State how many lines in the following entries hold the word "contre". The reply is that number only.

Saved data entries
::::::::::
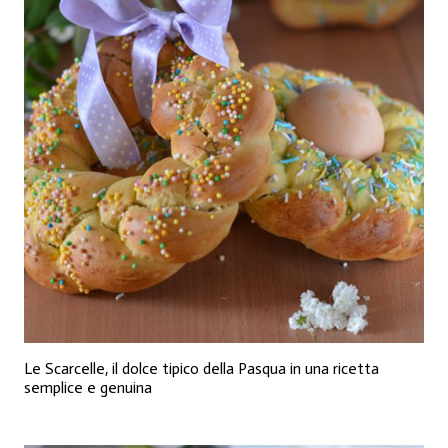
Le Scarcelle, il dolce tipico della Pasqua in una ricetta
semplice e genuina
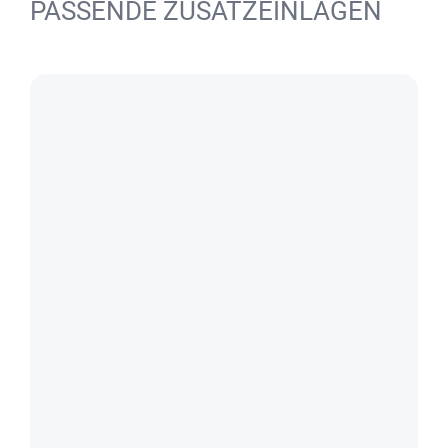
PASSENDE ZUSATZEINLAGEN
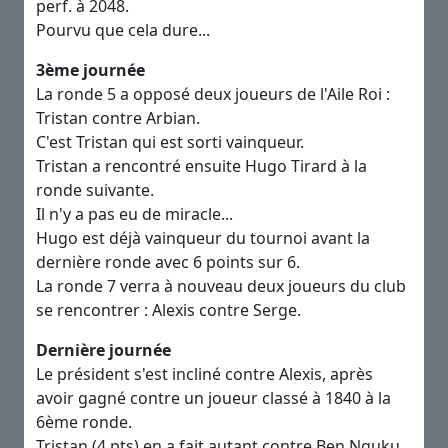
perf. à 2048.
Pourvu que cela dure...
3ème journée
La ronde 5 a opposé deux joueurs de l'Aile Roi :
Tristan contre Arbian.
C'est Tristan qui est sorti vainqueur.
Tristan a rencontré ensuite Hugo Tirard à la
ronde suivante.
Il n'y a pas eu de miracle...
Hugo est déjà vainqueur du tournoi avant la
dernière ronde avec 6 points sur 6.
La ronde 7 verra à nouveau deux joueurs du club
se rencontrer : Alexis contre Serge.
Dernière journée
Le président s'est incliné contre Alexis, après
avoir gagné contre un joueur classé à 1840 à la
6ème ronde.
Tristan (4 pts) en a fait autant contre Ben Nguku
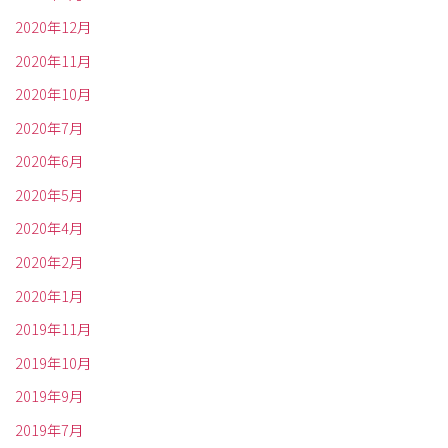
2020年12月
2020年11月
2020年10月
2020年7月
2020年6月
2020年5月
2020年4月
2020年2月
2020年1月
2019年11月
2019年10月
2019年9月
2019年7月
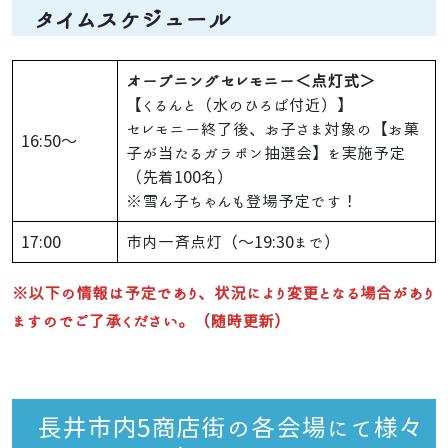
タイムスケジュール
オープニングセレモニー＜点灯式＞
【くるんと（水のひろば付近）】
セレモニー終了後、お子さま対象の【お菓
16:50～
子が当たるガラポン抽選会】を実施予定
（先着100名）
※雪ん子ちゃんも登場予定です！
17:00
市内一斉点灯（～19:30まで）
※以下の情報は予定であり、状況により変更となる場合があり
ますのでご了承ください。（随時更新）
長井市内5商店街の各会場にて様々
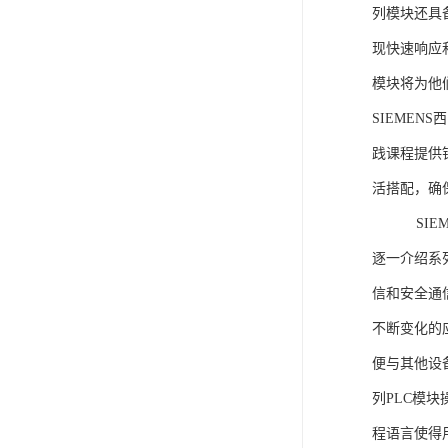
列模块还具
现快速响应和
模块将为他
SIEMEN
践课程提供
活搭配，确
SIEME
逐一介绍系列
信和安全通
不断变化的
便与其他设备
列PLC模
程语言使得用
::::::::::
**SOLUTION TO THIS EXERCISE:** 5